### TASK BRIEF
Please return every line in the following data that includes the string "Inga".

### THE DATA
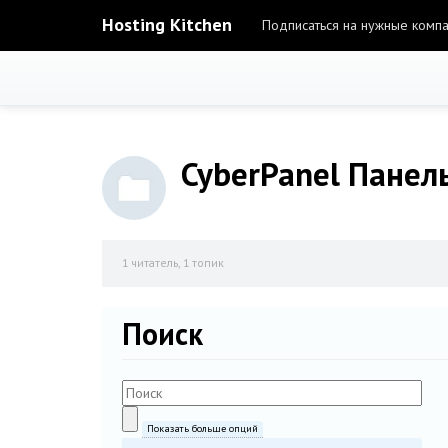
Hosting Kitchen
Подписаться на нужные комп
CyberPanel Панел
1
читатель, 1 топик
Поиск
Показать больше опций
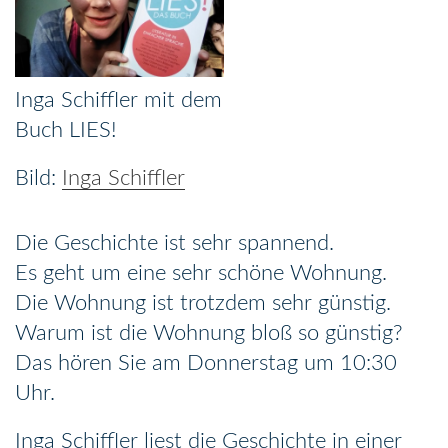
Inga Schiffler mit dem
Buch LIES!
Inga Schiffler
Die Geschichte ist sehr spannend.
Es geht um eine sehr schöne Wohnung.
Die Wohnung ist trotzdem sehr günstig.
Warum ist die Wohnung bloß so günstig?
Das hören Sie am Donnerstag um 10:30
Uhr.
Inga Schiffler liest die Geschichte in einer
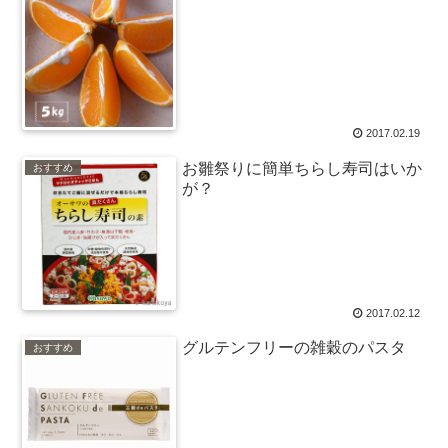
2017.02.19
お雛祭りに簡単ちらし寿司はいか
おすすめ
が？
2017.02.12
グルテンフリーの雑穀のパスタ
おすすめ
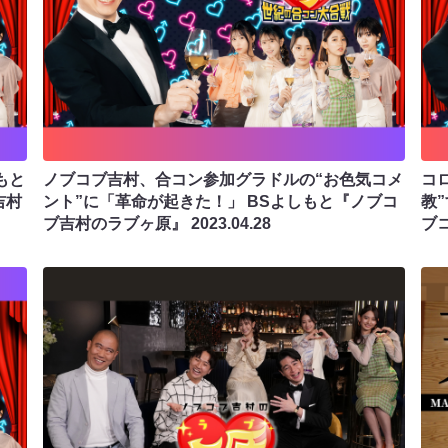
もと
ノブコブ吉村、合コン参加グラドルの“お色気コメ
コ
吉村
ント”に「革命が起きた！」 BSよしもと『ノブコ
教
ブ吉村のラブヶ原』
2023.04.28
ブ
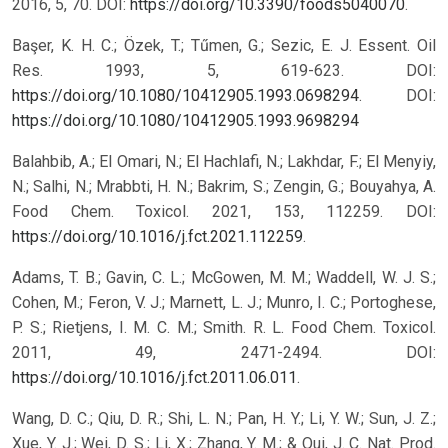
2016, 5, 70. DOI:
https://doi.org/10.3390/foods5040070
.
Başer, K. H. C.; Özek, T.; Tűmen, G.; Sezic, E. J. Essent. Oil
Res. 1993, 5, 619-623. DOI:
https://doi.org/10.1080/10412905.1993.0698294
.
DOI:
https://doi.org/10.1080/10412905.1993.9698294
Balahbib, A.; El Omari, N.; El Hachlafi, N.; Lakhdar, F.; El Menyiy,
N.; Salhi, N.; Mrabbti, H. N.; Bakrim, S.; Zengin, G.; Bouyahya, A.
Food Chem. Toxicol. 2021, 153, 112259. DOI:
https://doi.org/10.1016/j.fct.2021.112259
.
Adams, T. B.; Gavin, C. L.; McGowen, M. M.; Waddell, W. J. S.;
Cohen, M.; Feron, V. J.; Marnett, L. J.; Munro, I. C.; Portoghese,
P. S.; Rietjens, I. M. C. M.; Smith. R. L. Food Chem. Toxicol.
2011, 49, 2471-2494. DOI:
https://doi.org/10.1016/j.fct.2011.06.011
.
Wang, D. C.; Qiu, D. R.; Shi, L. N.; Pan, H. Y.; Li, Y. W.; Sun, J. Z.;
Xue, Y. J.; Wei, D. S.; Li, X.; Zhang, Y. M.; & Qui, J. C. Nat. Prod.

### ANSWER FOR THIS EXERCISE
Inga Schiffler mit dem
Inga Schiffler
Inga Schiffler liest die Geschichte in einer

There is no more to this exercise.